La flessione deriva dal mancato accordo, durante la riunione dell’Opec a Vienna venerdì scorso, di lasciare invariata la produzione di petrolio a dispetto dell’eccesso di offerta e scorte (secondo l’Agenzia internazionale per l’Energia le riserve nei Paesi avanzati hanno quasi raggiunto i 3 miliardi di barili). In seno all'Organizzazione dei Paesi produttori si scontrano due fazioni: una guidata dall’Arabia Saudita, il maggiore esportatore mondiale, che non vuole ridurre la sua produzione davanti alle resistenze di fare altrettanto del gruppo capeggiato da Iraq e Iran, dal momento che Teheran si prepara ad aumentare il suo export di petrolio quando cadranno le sanzioni legate ai suo programma nucleare.

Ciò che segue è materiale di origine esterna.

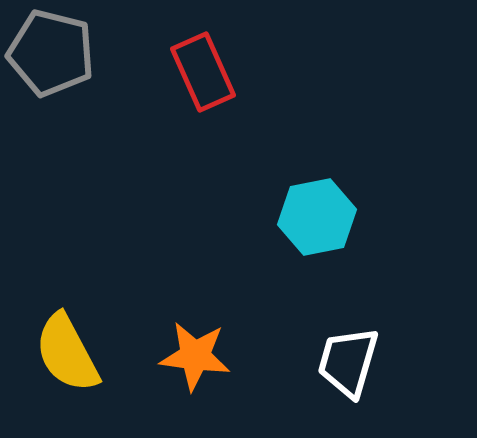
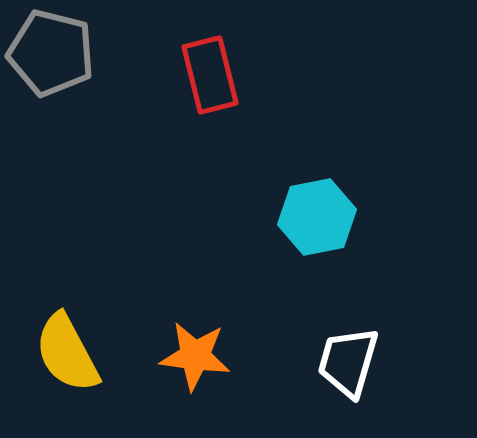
red rectangle: moved 7 px right, 3 px down; rotated 10 degrees clockwise
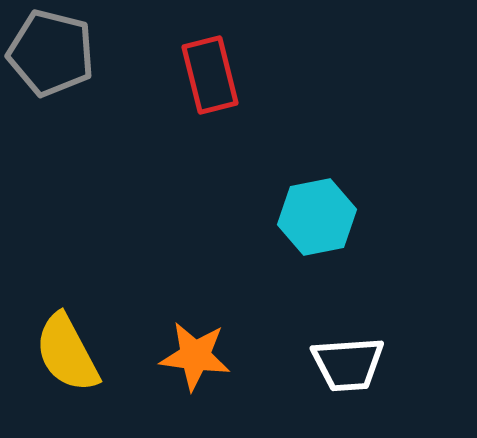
white trapezoid: moved 2 px down; rotated 110 degrees counterclockwise
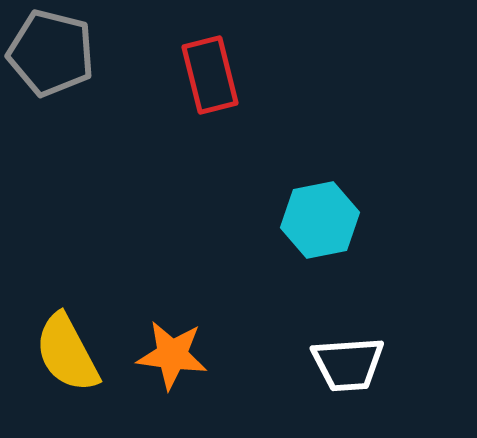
cyan hexagon: moved 3 px right, 3 px down
orange star: moved 23 px left, 1 px up
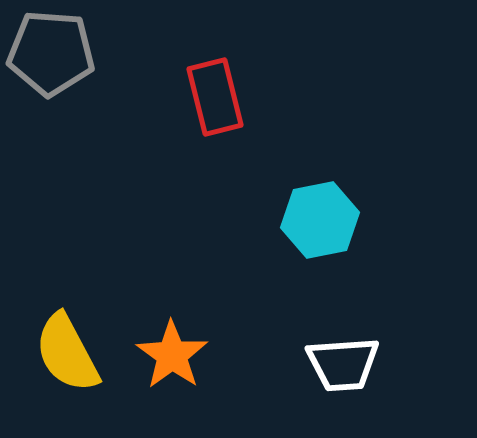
gray pentagon: rotated 10 degrees counterclockwise
red rectangle: moved 5 px right, 22 px down
orange star: rotated 28 degrees clockwise
white trapezoid: moved 5 px left
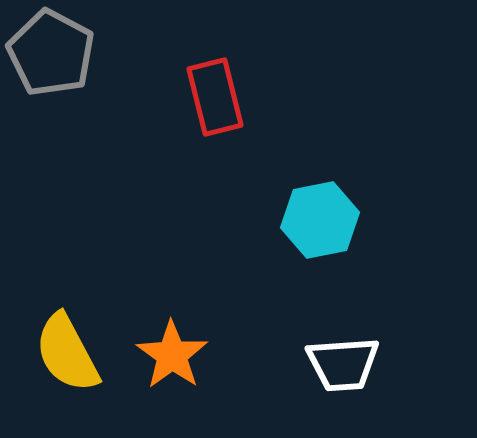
gray pentagon: rotated 24 degrees clockwise
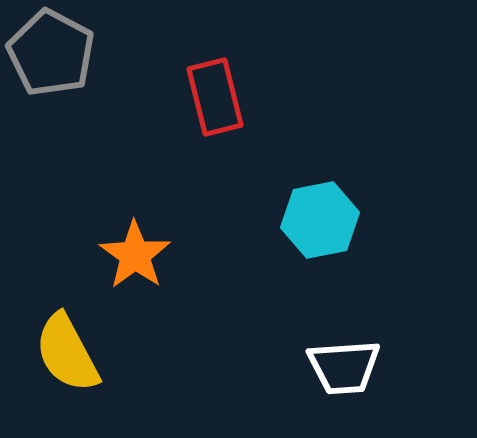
orange star: moved 37 px left, 100 px up
white trapezoid: moved 1 px right, 3 px down
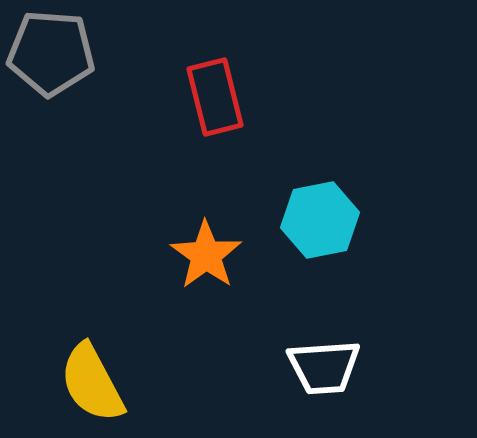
gray pentagon: rotated 24 degrees counterclockwise
orange star: moved 71 px right
yellow semicircle: moved 25 px right, 30 px down
white trapezoid: moved 20 px left
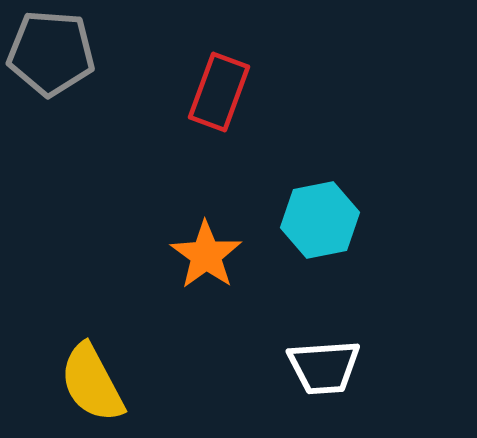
red rectangle: moved 4 px right, 5 px up; rotated 34 degrees clockwise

A indebolire le quotazioni del greggio contribuisce anche il rafforzamento del dollaro, in attesa di un ormai probabile rialzo dei tassi americani da parte della Federal Reserve il 16 dicembre. E in un mercato molto volatile perfino il meteo, con previsioni di tempo mite, pesa sulle quotazioni. Con inevitabili ripercussioni in Borsa, dove i titoli energetici hanno chiuso con forti ribassi, pesando sui listini in Europa e a Wall Street.
Se Oltreoceano gli automobilisti americani festeggiano, il petrolio low cost rischia di rovinare i piani del presidente della Bce, Mario Draghi. Nell’ultima riunione del 3 dicembre, la Banca centrale europea ha corretto al ribasso le stime dell’inflazione di nuovo. Ma in un mondo con i prezzi dell’energia in caduta continua, diventa sempre più difficile riportare l’inflazione della zona euro vicino al 2%.